Data items:
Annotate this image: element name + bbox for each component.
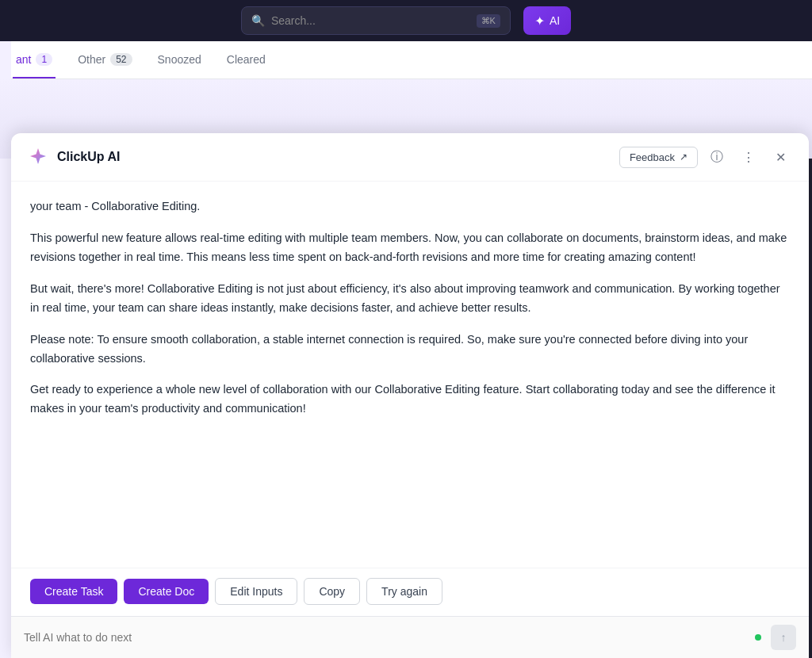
create-task-button[interactable]: Create Task xyxy=(30,579,117,604)
content-para4: Get ready to experience a whole new leve… xyxy=(30,381,790,419)
send-button[interactable]: ↑ xyxy=(771,625,796,650)
tab-ant-label: ant xyxy=(16,53,31,66)
panel-header: ClickUp AI Feedback ↗ ⓘ ⋮ ✕ xyxy=(11,133,809,182)
try-again-button[interactable]: Try again xyxy=(366,578,442,605)
create-doc-button[interactable]: Create Doc xyxy=(124,579,209,604)
panel-actions: Feedback ↗ ⓘ ⋮ ✕ xyxy=(619,144,793,170)
panel-title-area: ClickUp AI xyxy=(27,146,619,168)
edit-inputs-button[interactable]: Edit Inputs xyxy=(215,578,297,605)
tab-snoozed-label: Snoozed xyxy=(158,53,201,66)
tab-ant[interactable]: ant 1 xyxy=(13,41,56,78)
copy-button[interactable]: Copy xyxy=(304,578,360,605)
tab-cleared[interactable]: Cleared xyxy=(224,41,269,78)
sparkle-icon: ✦ xyxy=(534,13,545,29)
search-icon: 🔍 xyxy=(251,14,265,27)
tab-cleared-label: Cleared xyxy=(227,53,266,66)
ai-button[interactable]: ✦ AI xyxy=(523,6,571,35)
panel-content: your team - Collaborative Editing. This … xyxy=(11,182,809,568)
ai-input-field[interactable] xyxy=(24,631,745,644)
search-shortcut: ⌘K xyxy=(477,14,500,28)
input-area: ↑ xyxy=(11,616,809,658)
tab-bar: ant 1 Other 52 Snoozed Cleared xyxy=(0,41,812,79)
ellipsis-icon: ⋮ xyxy=(742,150,755,165)
clickup-ai-icon xyxy=(27,146,49,168)
search-bar[interactable]: 🔍 Search... ⌘K xyxy=(241,6,511,35)
external-link-icon: ↗ xyxy=(680,151,688,163)
send-icon: ↑ xyxy=(781,631,787,644)
content-para2: But wait, there's more! Collaborative Ed… xyxy=(30,280,790,318)
panel-title: ClickUp AI xyxy=(57,150,120,164)
tab-other-badge: 52 xyxy=(110,53,132,66)
content-para3: Please note: To ensure smooth collaborat… xyxy=(30,331,790,369)
info-button[interactable]: ⓘ xyxy=(704,144,730,170)
content-para1: This powerful new feature allows real-ti… xyxy=(30,229,790,267)
tab-other[interactable]: Other 52 xyxy=(75,41,135,78)
more-options-button[interactable]: ⋮ xyxy=(736,144,761,170)
action-bar: Create Task Create Doc Edit Inputs Copy … xyxy=(11,568,809,616)
feedback-button[interactable]: Feedback ↗ xyxy=(619,147,698,168)
feedback-label: Feedback xyxy=(630,151,675,163)
tab-ant-badge: 1 xyxy=(36,53,52,66)
tab-snoozed[interactable]: Snoozed xyxy=(155,41,205,78)
info-icon: ⓘ xyxy=(710,149,723,166)
search-placeholder: Search... xyxy=(271,14,316,27)
ai-panel: ClickUp AI Feedback ↗ ⓘ ⋮ ✕ your team - … xyxy=(11,133,809,658)
ai-label: AI xyxy=(550,14,560,27)
content-intro: your team - Collaborative Editing. xyxy=(30,197,790,216)
tab-other-label: Other xyxy=(78,53,105,66)
close-icon: ✕ xyxy=(776,150,786,165)
close-button[interactable]: ✕ xyxy=(768,144,793,170)
top-bar: 🔍 Search... ⌘K ✦ AI xyxy=(0,0,812,41)
status-dot xyxy=(755,634,761,641)
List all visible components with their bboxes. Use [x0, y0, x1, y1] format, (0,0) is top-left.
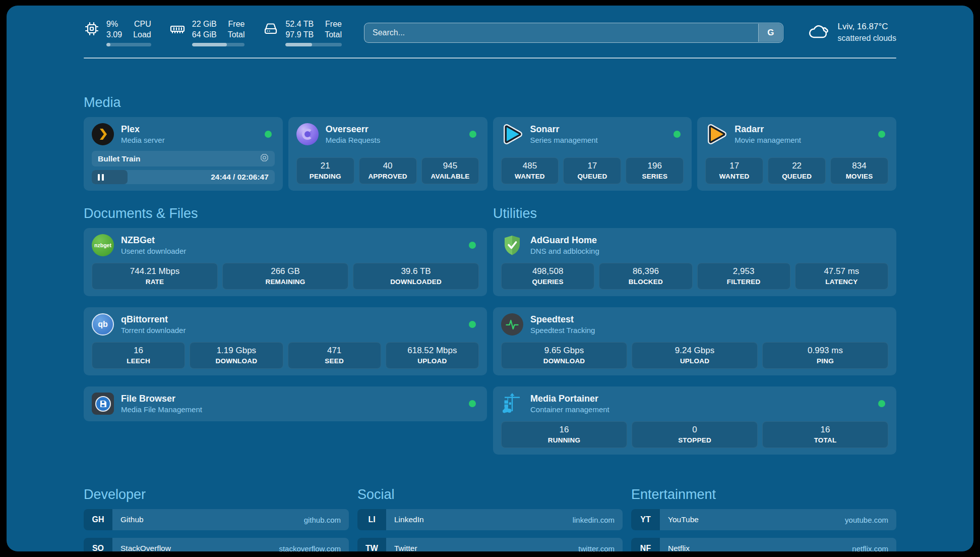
qbittorrent-card: qb qBittorrent Torrent downloader 16 LEE…: [84, 307, 487, 375]
sonarr-status-dot: [673, 131, 681, 138]
speedtest-link[interactable]: Speedtest Speedtest Tracking: [501, 313, 888, 336]
section-title-utilities: Utilities: [493, 206, 896, 221]
bookmark-name: Netflix: [668, 544, 690, 551]
sonarr-subtitle: Series management: [530, 136, 598, 145]
speedtest-subtitle: Speedtest Tracking: [530, 326, 595, 336]
topbar: 9% 3.09 CPU Load: [84, 19, 896, 46]
portainer-link[interactable]: Media Portainer Container management: [501, 393, 888, 415]
cpu-progressbar: [106, 43, 151, 46]
bookmark-domain: netflix.com: [852, 544, 888, 551]
radarr-icon: [705, 123, 727, 145]
weather-location: Lviv, 16.87°C: [837, 21, 896, 33]
plex-progress-row: 24:44 / 02:06:47: [92, 170, 275, 184]
bookmark-name: Twitter: [394, 544, 417, 551]
overseerr-subtitle: Media Requests: [326, 136, 380, 145]
speedtest-name: Speedtest: [530, 314, 595, 325]
dashboard: 9% 3.09 CPU Load: [7, 6, 973, 551]
bookmark-group-social: Social LI LinkedIn linkedin.com TW Twitt…: [357, 487, 623, 551]
stat-leech: 16 LEECH: [92, 342, 185, 369]
memory-values: 22 GiB 64 GiB: [192, 19, 217, 40]
stat-download: 9.65 Gbps DOWNLOAD: [501, 342, 627, 369]
radarr-link[interactable]: Radarr Movie management: [705, 123, 888, 145]
cpu-values: 9% 3.09: [106, 19, 122, 40]
plex-status-dot: [265, 131, 272, 138]
sonarr-icon: [501, 123, 523, 145]
search-go-button[interactable]: G: [758, 24, 782, 42]
bookmark-abbr: SO: [84, 538, 112, 551]
stat-latency: 47.57 ms LATENCY: [795, 263, 888, 290]
search-bar: G: [364, 23, 783, 43]
section-title-media: Media: [84, 95, 896, 110]
stat-queued: 22 QUEUED: [768, 157, 826, 184]
stat-approved: 40 APPROVED: [359, 157, 417, 184]
stat-download: 1.19 Gbps DOWNLOAD: [190, 342, 283, 369]
sonarr-link[interactable]: Sonarr Series management: [501, 123, 684, 145]
plex-card: Plex Media server Bullet Train: [84, 117, 283, 191]
stat-ping: 0.993 ms PING: [762, 342, 888, 369]
filebrowser-subtitle: Media File Management: [121, 405, 202, 415]
adguard-subtitle: DNS and adblocking: [530, 247, 599, 256]
bookmark-name: Github: [120, 515, 144, 524]
memory-widget: 22 GiB 64 GiB Free Total: [169, 19, 245, 46]
screen: 9% 3.09 CPU Load: [0, 0, 980, 557]
overseerr-status-dot: [469, 131, 476, 138]
memory-icon: [169, 21, 186, 37]
stat-filtered: 2,953 FILTERED: [697, 263, 790, 290]
bookmark-github[interactable]: GH Github github.com: [84, 509, 349, 530]
bookmark-twitter[interactable]: TW Twitter twitter.com: [357, 538, 623, 551]
disk-labels: Free Total: [325, 19, 342, 40]
section-title-documents: Documents & Files: [84, 206, 487, 221]
qbittorrent-icon: qb: [92, 313, 114, 336]
bookmark-linkedin[interactable]: LI LinkedIn linkedin.com: [357, 509, 623, 530]
stat-stopped: 0 STOPPED: [632, 421, 758, 448]
overseerr-link[interactable]: Overseerr Media Requests: [296, 123, 479, 145]
qbittorrent-status-dot: [469, 321, 476, 328]
adguard-link[interactable]: AdGuard Home DNS and adblocking: [501, 234, 888, 256]
nzbget-link[interactable]: nzbget NZBGet Usenet downloader: [92, 234, 479, 256]
bookmark-domain: youtube.com: [845, 516, 888, 524]
plex-link[interactable]: Plex Media server: [92, 123, 275, 145]
overseerr-name: Overseerr: [326, 124, 380, 135]
qbittorrent-link[interactable]: qb qBittorrent Torrent downloader: [92, 313, 479, 336]
filebrowser-card: File Browser Media File Management: [84, 386, 487, 421]
filebrowser-icon: [92, 393, 114, 415]
filebrowser-name: File Browser: [121, 393, 202, 405]
bookmark-youtube[interactable]: YT YouTube youtube.com: [631, 509, 896, 530]
portainer-card: Media Portainer Container management 16 …: [493, 386, 896, 455]
filebrowser-link[interactable]: File Browser Media File Management: [92, 393, 479, 415]
filebrowser-status-dot: [469, 400, 476, 407]
weather-widget: Lviv, 16.87°C scattered clouds: [808, 21, 896, 44]
stat-blocked: 86,396 BLOCKED: [599, 263, 692, 290]
stat-movies: 834 MOVIES: [830, 157, 888, 184]
bookmark-abbr: LI: [357, 509, 386, 530]
bookmark-abbr: TW: [357, 538, 386, 551]
stat-wanted: 17 WANTED: [705, 157, 763, 184]
cpu-icon: [84, 21, 100, 37]
search-input[interactable]: [364, 23, 783, 43]
nzbget-subtitle: Usenet downloader: [121, 247, 186, 256]
bookmark-netflix[interactable]: NF Netflix netflix.com: [631, 538, 896, 551]
plex-icon: [92, 123, 114, 145]
stat-pending: 21 PENDING: [296, 157, 354, 184]
bookmark-abbr: GH: [84, 509, 112, 530]
stat-available: 945 AVAILABLE: [421, 157, 479, 184]
bookmark-name: StackOverflow: [120, 544, 171, 551]
stat-series: 196 SERIES: [626, 157, 684, 184]
weather-condition: scattered clouds: [837, 33, 896, 44]
now-playing-title: Bullet Train: [98, 154, 140, 163]
nzbget-name: NZBGet: [121, 235, 186, 246]
plex-now-playing: Bullet Train: [92, 151, 275, 166]
bookmark-stackoverflow[interactable]: SO StackOverflow stackoverflow.com: [84, 538, 349, 551]
camera-icon[interactable]: [260, 153, 269, 164]
portainer-status-dot: [878, 400, 885, 407]
stat-total: 16 TOTAL: [762, 421, 888, 448]
bookmark-group-developer: Developer GH Github github.com SO StackO…: [84, 487, 349, 551]
sonarr-card: Sonarr Series management 485 WANTED 17 Q…: [493, 117, 692, 191]
cpu-widget: 9% 3.09 CPU Load: [84, 19, 151, 46]
bookmark-abbr: YT: [631, 509, 660, 530]
pause-button[interactable]: [98, 174, 104, 181]
bookmark-group-entertainment: Entertainment YT YouTube youtube.com NF …: [631, 487, 896, 551]
plex-time: 24:44 / 02:06:47: [211, 173, 269, 182]
section-title-entertainment: Entertainment: [631, 487, 896, 503]
overseerr-card: Overseerr Media Requests 21 PENDING 40 A…: [288, 117, 487, 191]
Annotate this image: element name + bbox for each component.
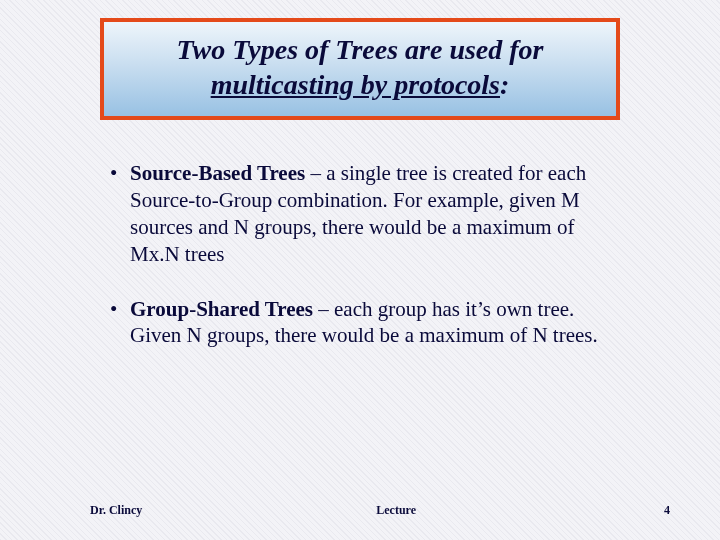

#### [HOW TO COMPLETE THIS TASK]
Collect each line of the entries that has the word "Twitter", copying it in full.

#### [PROBLEM SOLUTION]
bookmark-name: Twitter: [394, 544, 417, 551]
bookmark-twitter[interactable]: TW Twitter twitter.com: [357, 538, 623, 551]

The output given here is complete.